Nello stesso anno partecipò alla Coppa del Galles con la maglia dell’Aberystwyth Town, ma poi preferì accettare il lavoro come medico praticante presso il Kings College Hospital di Holborn, un quartiere di Londra. Sembrava la fine della sua promettente carriera di calciatore. Ma quando lo Stoke City si presentò alla sua porta per convincerlo a tornare sui suoi passi, Roose cambiò idea. Dato che lavorava come medico, firmò come dilettante. Non percepiva uno stipendio ma aveva diritto a un conto spese illimitato che comprendeva viaggi in treno in prima classe, hotel di lusso, abiti e scarpe nuove. Era molto popolare anche tra le donne. Era considerato uno “scapolo d’oro” e in quegli anni ebbe una relazione con la cantante Marie Lloyd. Cosa che fece scalpore perché Marie era sposata con il collega Alec Hurley.

Per spiegare il suo stile di gioco Roose si affrettava a dire che “un portiere dovrebbe prendere subito la posizione degli attaccanti (avversari) e, se lo ritiene necessario, uscire immediatamente dalla sua porta. Noncurante delle conseguenze personali, come quella di perdere il pallone o subire calci dagli avversari”. Cominciò a incuriosire opinione pubblica e giornali. Il Bristol Times lo dipinse come un calciatore intelligente, sempre attento e acuto anche quando il gioco si stava sviluppando lontano dalla sua porta. Roose si divertiva nell’interpretare il ruolo del portiere. Soprattutto a escogitare nuovi metodi per ottenere un vantaggio psicologico sugli avversari. Ad esempio in una partita contro il Manchester City finse di innervosirsi, facendo oscillare ginocchia in modo maniacale, mentre un calciatore stava per battere un calcio di rigore. Finì per neutralizzare il penalty.

Dopo 81 partite con lo Stoke City Roose cedette alle lusinghe dell’Everton. Divenne subito un idolo dei tifosi, grazie alla sua bravura tra i pali e alla sua impertinenza. Ma l’anno successivo tornò allo Stoke, che lo pagò profumatamente. Qui si rese protagonista di un gesto inconsulto: tirò un cazzotto a un tifoso che aveva fischiato lui e la squadra dopo una sconfitta. La Federazione lo squalificò per quattordici giorni. Ma la stella di Roose non si offuscò. Continuò a giocare per il club e per la Nazionale gallese, diventandone anche il capitano nel 1906. Tra le squadre in cui giocò vi furono anche Sunderland, Celtic, Port Vale, Huddersfield Town, Aston Villa e Woolrich Arsenal.
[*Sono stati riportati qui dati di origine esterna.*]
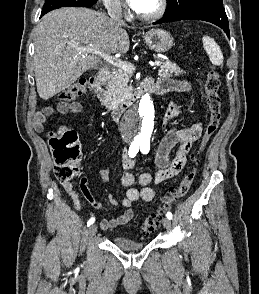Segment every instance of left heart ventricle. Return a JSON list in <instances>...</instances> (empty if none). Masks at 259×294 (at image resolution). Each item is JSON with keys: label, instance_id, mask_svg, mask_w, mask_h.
<instances>
[{"label": "left heart ventricle", "instance_id": "left-heart-ventricle-1", "mask_svg": "<svg viewBox=\"0 0 259 294\" xmlns=\"http://www.w3.org/2000/svg\"><path fill=\"white\" fill-rule=\"evenodd\" d=\"M159 0H143L141 6L136 11L140 14H151L158 9Z\"/></svg>", "mask_w": 259, "mask_h": 294}]
</instances>
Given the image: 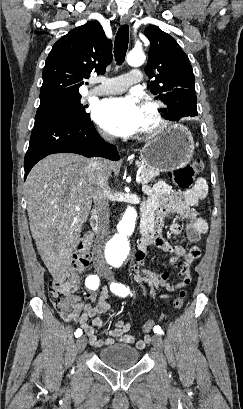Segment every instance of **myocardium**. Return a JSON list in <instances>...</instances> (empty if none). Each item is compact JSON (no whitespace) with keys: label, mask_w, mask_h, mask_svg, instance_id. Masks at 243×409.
I'll return each mask as SVG.
<instances>
[{"label":"myocardium","mask_w":243,"mask_h":409,"mask_svg":"<svg viewBox=\"0 0 243 409\" xmlns=\"http://www.w3.org/2000/svg\"><path fill=\"white\" fill-rule=\"evenodd\" d=\"M143 105L149 109L153 119V124L150 127L141 130V135L150 137L159 134L167 126V121L163 114L162 104L151 95L146 94L143 96Z\"/></svg>","instance_id":"1"}]
</instances>
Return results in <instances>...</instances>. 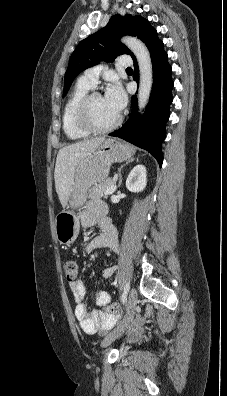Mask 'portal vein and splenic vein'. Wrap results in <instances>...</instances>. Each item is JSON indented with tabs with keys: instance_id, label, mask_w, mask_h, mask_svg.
I'll list each match as a JSON object with an SVG mask.
<instances>
[{
	"instance_id": "obj_1",
	"label": "portal vein and splenic vein",
	"mask_w": 227,
	"mask_h": 396,
	"mask_svg": "<svg viewBox=\"0 0 227 396\" xmlns=\"http://www.w3.org/2000/svg\"><path fill=\"white\" fill-rule=\"evenodd\" d=\"M116 191V185L113 184L110 188H108L105 192L106 195L112 194Z\"/></svg>"
}]
</instances>
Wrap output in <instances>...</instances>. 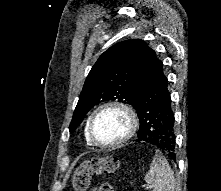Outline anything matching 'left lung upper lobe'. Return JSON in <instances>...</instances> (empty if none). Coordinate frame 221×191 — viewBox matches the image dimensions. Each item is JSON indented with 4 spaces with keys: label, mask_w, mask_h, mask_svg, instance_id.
Instances as JSON below:
<instances>
[{
    "label": "left lung upper lobe",
    "mask_w": 221,
    "mask_h": 191,
    "mask_svg": "<svg viewBox=\"0 0 221 191\" xmlns=\"http://www.w3.org/2000/svg\"><path fill=\"white\" fill-rule=\"evenodd\" d=\"M147 44L143 40L119 42L105 51L89 72L69 130L102 101L118 100L134 107V86Z\"/></svg>",
    "instance_id": "obj_1"
}]
</instances>
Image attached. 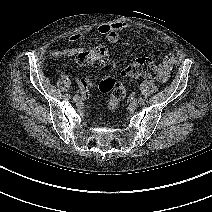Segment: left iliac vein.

Appesi gli scarpini al chiodo, allo scoppio della Prima Guerra Mondiale decise di arruolarsi, seppur in contrasto col padre che era pacifista. Lavorò in un ospedale di Rouen, in Francia, dove aveva il compito di assistere i soldati feriti sul fronte occidentale prima di organizzare il loro trasporto in Gran Bretagna. Nel 1916, dopo un periodo in cui era stato anche a Gallipoli, venne mandato sul fronte occidentale e fece la sua prima esperienza di guerra di trincea. Purtroppo di lì a pochi mesi trovò la morte durante un attacco alle trincee tedesche di Gueudecourt. Qualcuno lo vide correre verso il nemico a tutta velocità, impavido, prima di cadere a causa di una bomba. Morì così, emulando quelle uscite che amava tanto e che lo avevano reso celebre in tutta la Gran Bretagna.